A team at the University of Colorado Boulder's National Snow and Ice Data Center will receive a "high-impact research" award from Gov. John Hickenlooper for sustainability implemented at the NSIDC.
The team has slashed energy consumption at the center by more than 90 percent by installing an indirect evaporative cooling system for its computer bank, which is accessed by researchers around the world who study Earth's snow, ice and climate. The system blows air over water, producing a coolant without humidity. The dryness is important because humidity can damage computers.
"The technology works and it shows that others can do this too," said David Gallaher, NSIDC's technical services manager. "Data centers are big consumers of energy and a lot of it is for cooling. Even in the dead of winter, our computer room air conditioners were cranking full tilt, trying to chill the 100-degree-plus heat coming off the back of these units."
Before this summer's installation of the cooling system, more than 300,000 kilowatt-hours of energy per year -- enough to power approximately 34 homes -- were required to cool the facility.
"Smart controls" also make the NSIDC's computer room design more sustainable. They circulate air from the outdoors during much of the year, and automatically switch on the cooling system when temperatures reach a certain threshold.
The team will add an array of rooftop solar panels by the end of the year in another phase of its sustainability implementations, Gallaher said. More than 700 locally manufactured panels that will produce approximately 50 kilowatt-hours of energy are slated for the installation. They will feed the electrical grid, reducing the center's net carbon footprint. In case of a power outage, the array will charge backup batteries that can keep the NSIDC running.
In addition to Gallaher, the center's design team includes Mark Serreze, NSIDC director, and Ronald Weaver, NSIDC principal investigator and manager of the NASA Distributed Active Archive Center. The project also involves Otto Van Geet of the U.S. Department of Energy's National Renewable Energy Laboratory, Rick Osbaugh of the RMH Group and Lee Gillan of Coolerado Corp.

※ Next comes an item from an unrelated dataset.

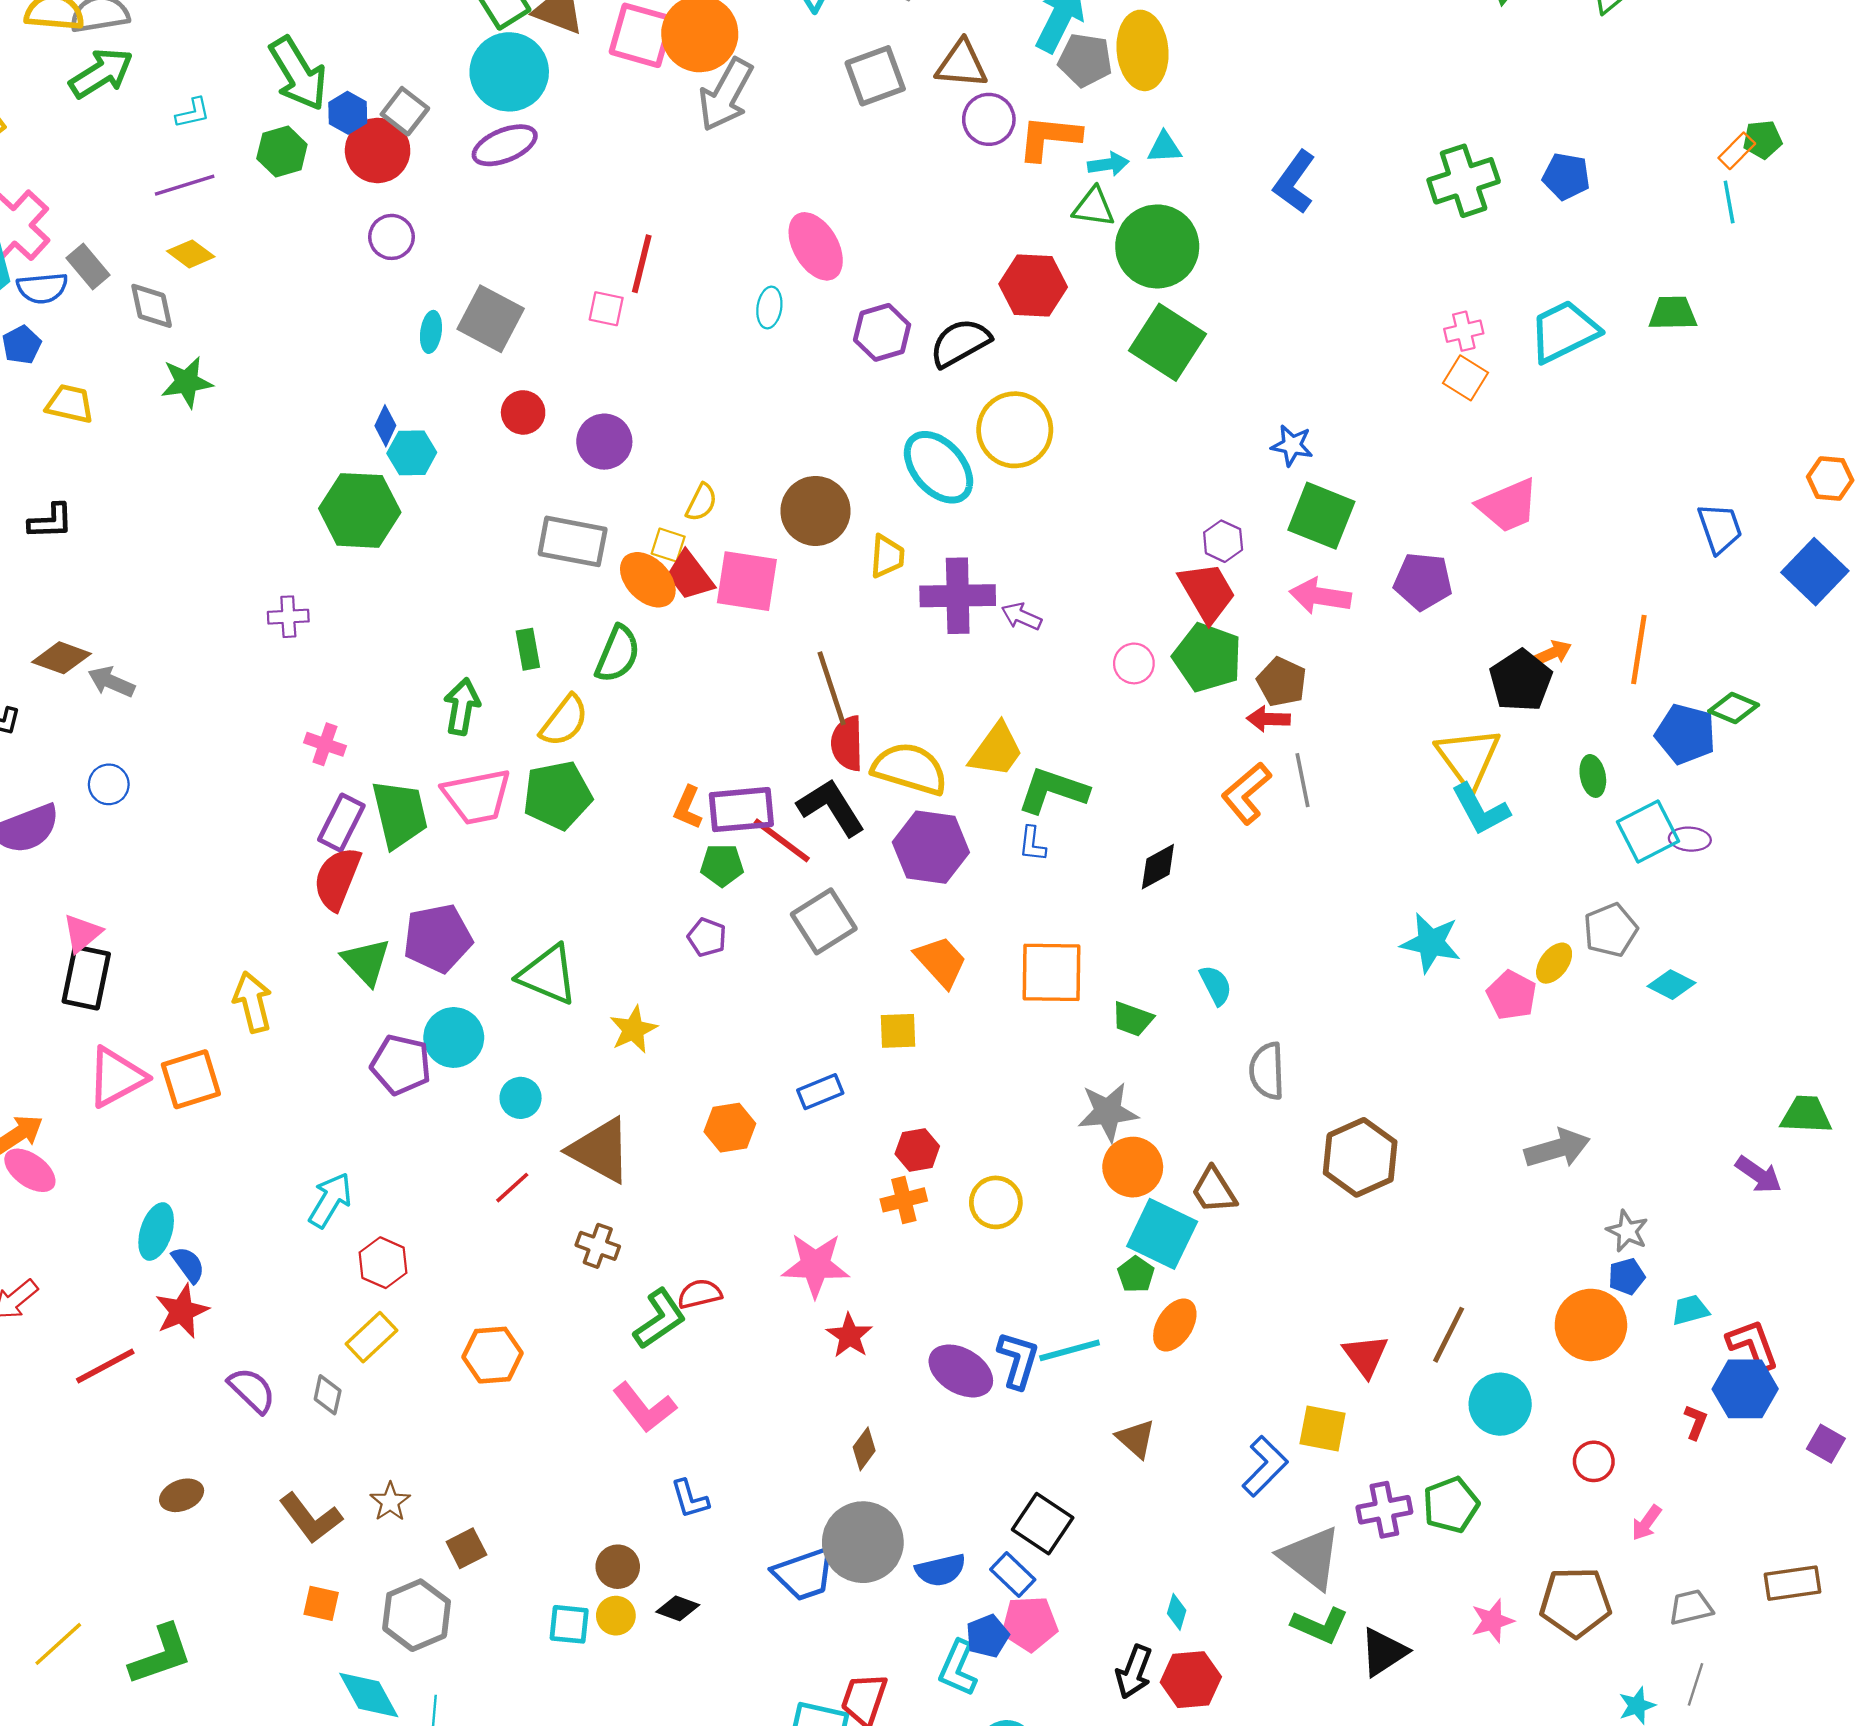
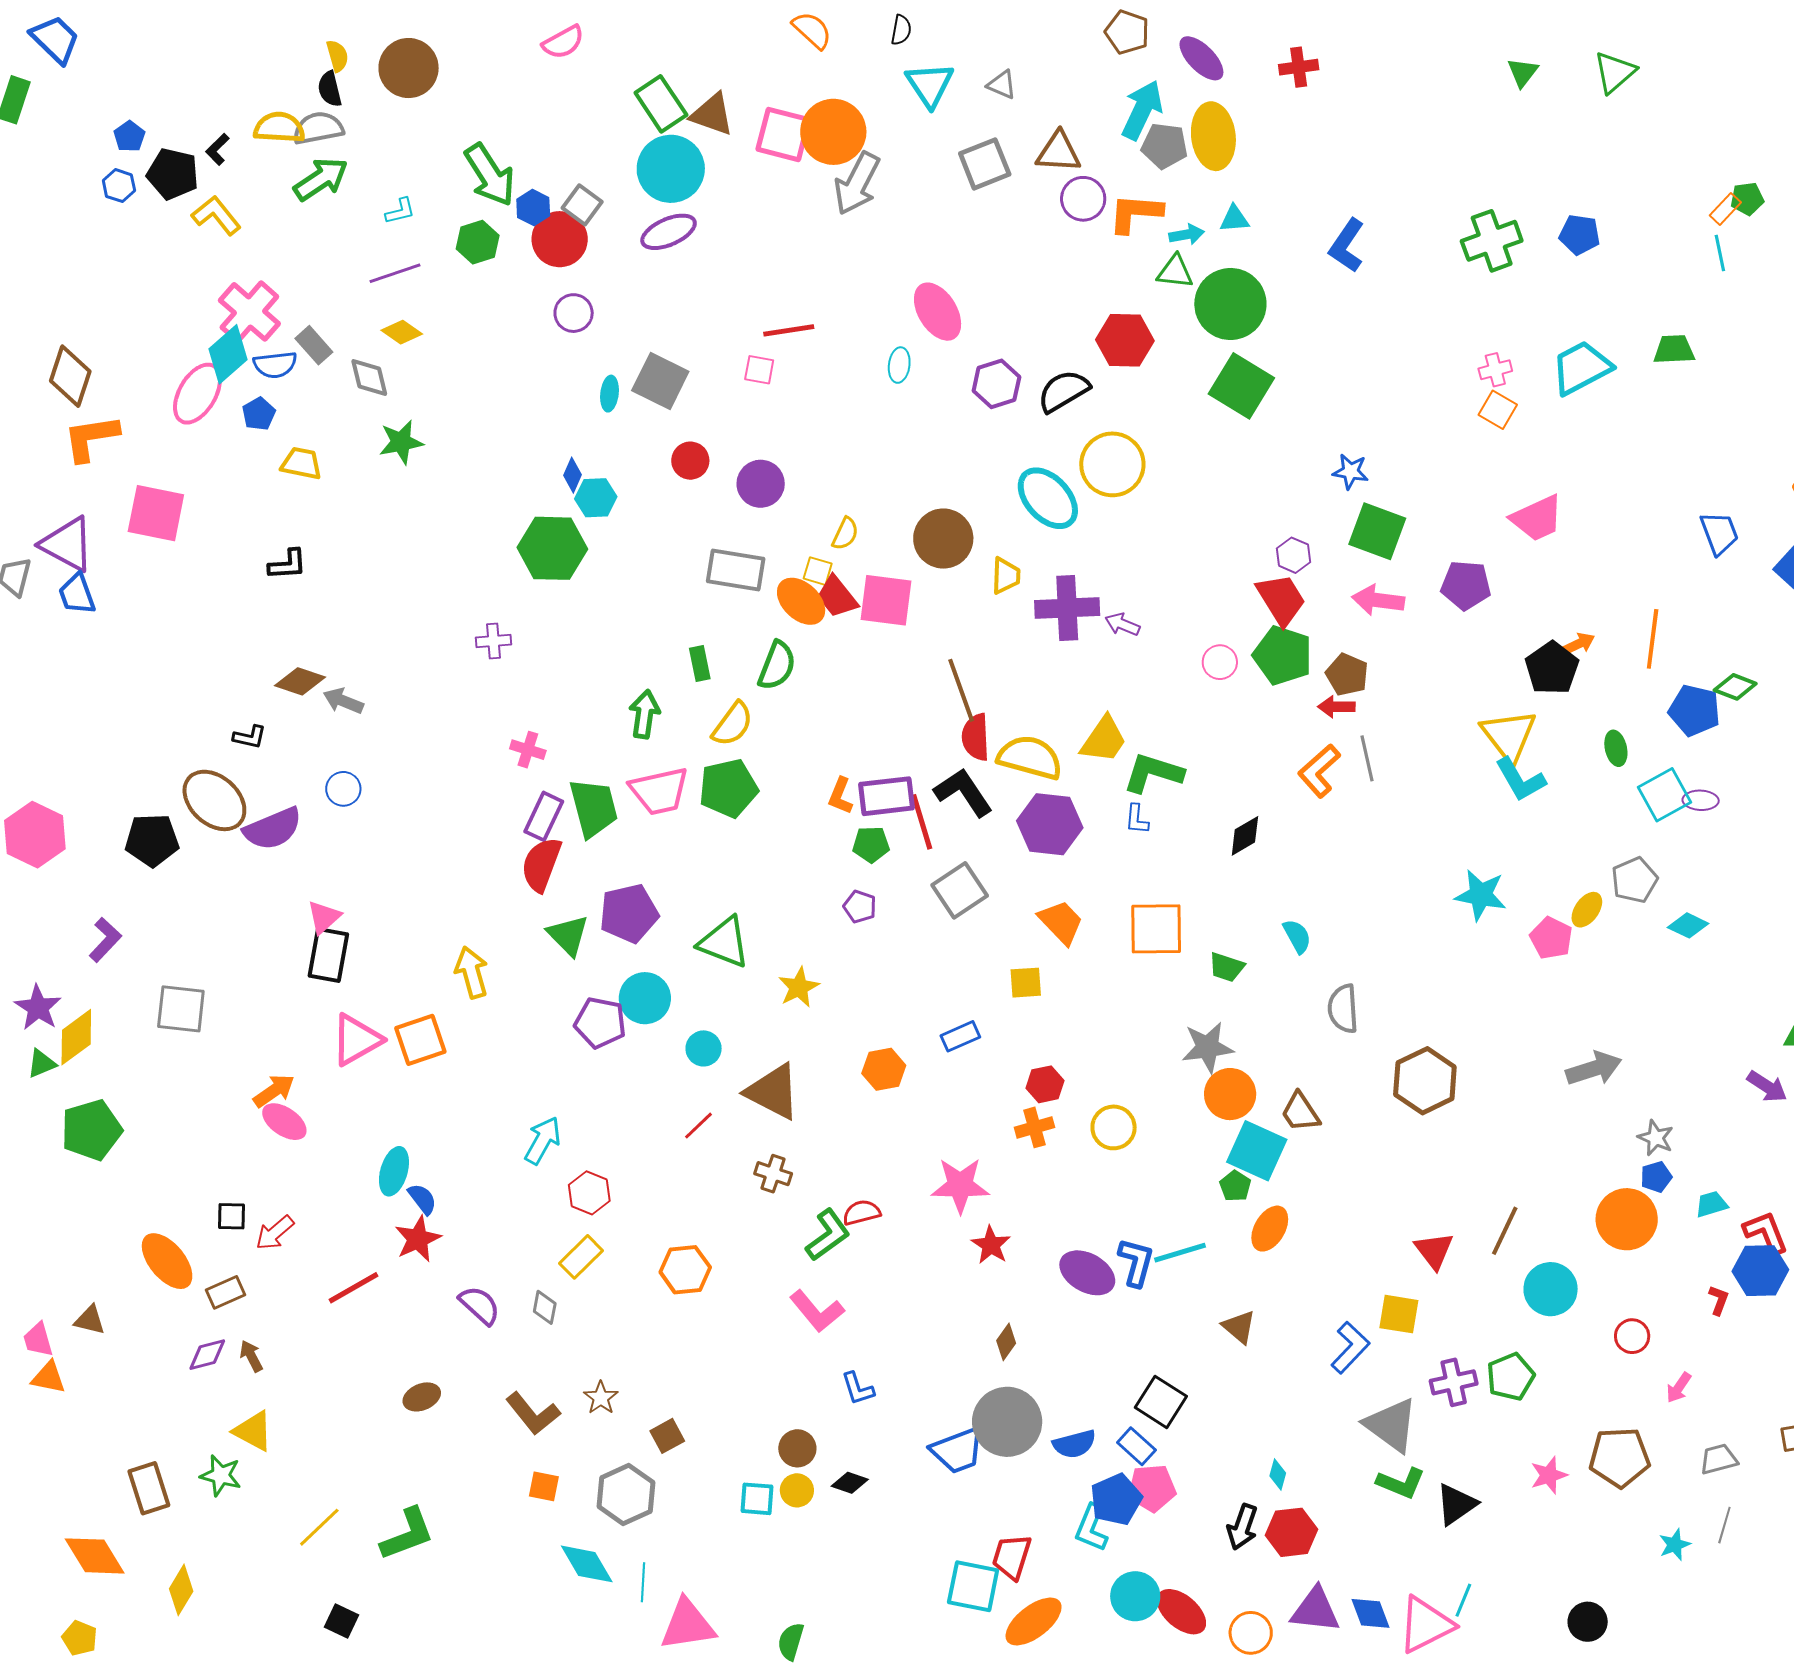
red line: (642, 264) -> (789, 330), turned 69
red line: (782, 840) -> (922, 822), turned 38
blue pentagon: (987, 1636) -> (1116, 1499), size x1.4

NSIDC received a grant for its sustainability implementations from the National Science Foundation under its Academic Research Infrastructure Program with additional support from NASA. NSIDC manages scientific data from NSF field programs and from NASA's Earth Observing System remote sensing program.

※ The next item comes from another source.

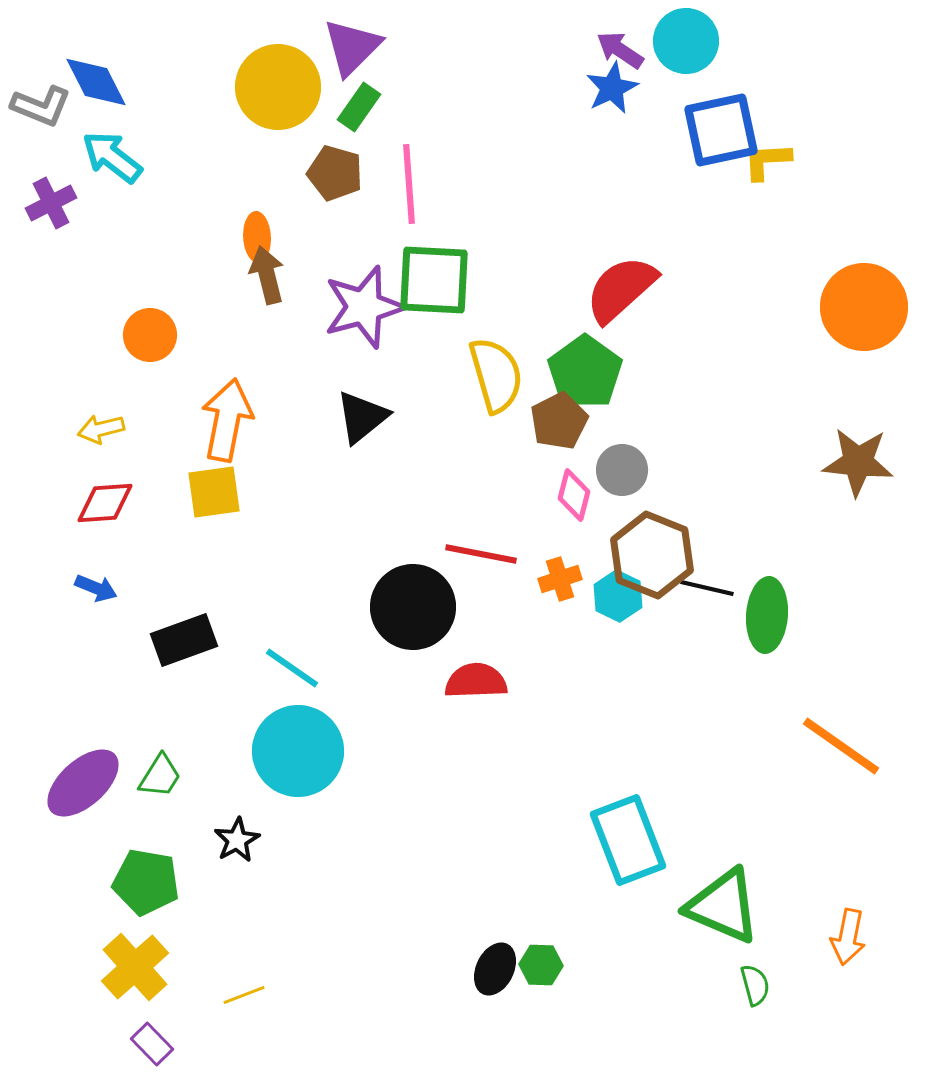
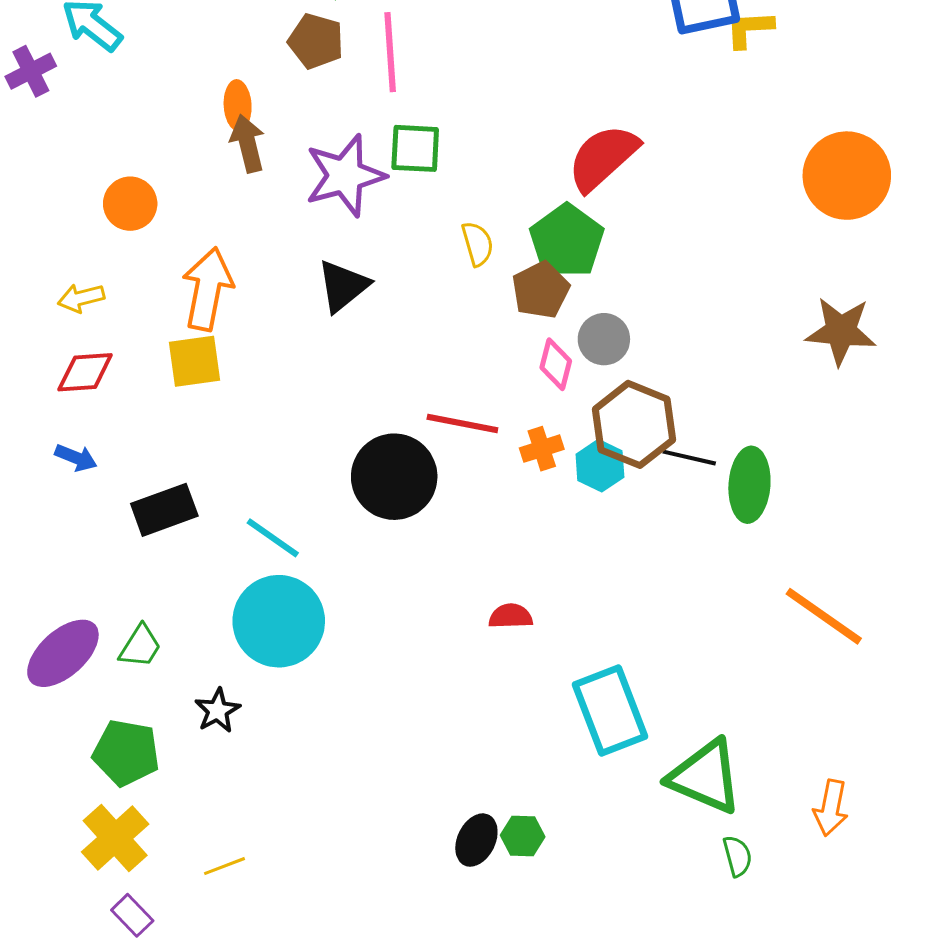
green square: (434, 280) -> (415, 148), size x0.7
yellow semicircle: (496, 375) -> (477, 244), size x0.6
red semicircle: (476, 681) -> (511, 616), moved, size x0.7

CO-LABS -- a nonprofit consortium that informs the public about breakthroughs and impacts from the 24 federal labs in Colorado -- sponsors the annual Governor's Awards for High-Impact Research.

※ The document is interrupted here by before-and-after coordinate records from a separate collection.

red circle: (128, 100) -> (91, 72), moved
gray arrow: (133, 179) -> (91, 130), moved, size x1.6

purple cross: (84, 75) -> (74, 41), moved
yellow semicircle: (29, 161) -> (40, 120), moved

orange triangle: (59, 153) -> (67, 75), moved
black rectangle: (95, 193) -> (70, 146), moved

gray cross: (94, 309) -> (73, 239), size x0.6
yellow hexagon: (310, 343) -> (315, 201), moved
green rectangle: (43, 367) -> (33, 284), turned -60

Other award recipients for work in atmospheric science, renewable energy and disease prevention this year include representatives from the National Center for Atmospheric Research and its umbrella agency, the University Corporation for Atmospheric Research; the U.S. Department of Energy's National Renewable Energy Laboratory; and the Centers for Disease Control and Prevention.
An awards presentation will be held at 5 p.m. on Nov. 15 at Xcel Energy headquarters located at 1800 Larimer St. in Denver. The building is built to a "platinum" Leadership in Energy and Environmental Design, or LEED, standard. The public may register to attend the event, which costs $45, at www.co-labs.org.
NSIDC is part of the Cooperative Institute for Research in Environmental Sciences, a joint venture of CU-Boulder and the National Oceanic and Atmospheric Administration.
The center supports research into Earth's frozen regions including sea ice, snow cover, glaciers, ice caps, ice sheets, permafrost and climate interactions. NSIDC performs scientific research, manages and distributes data and educates the public.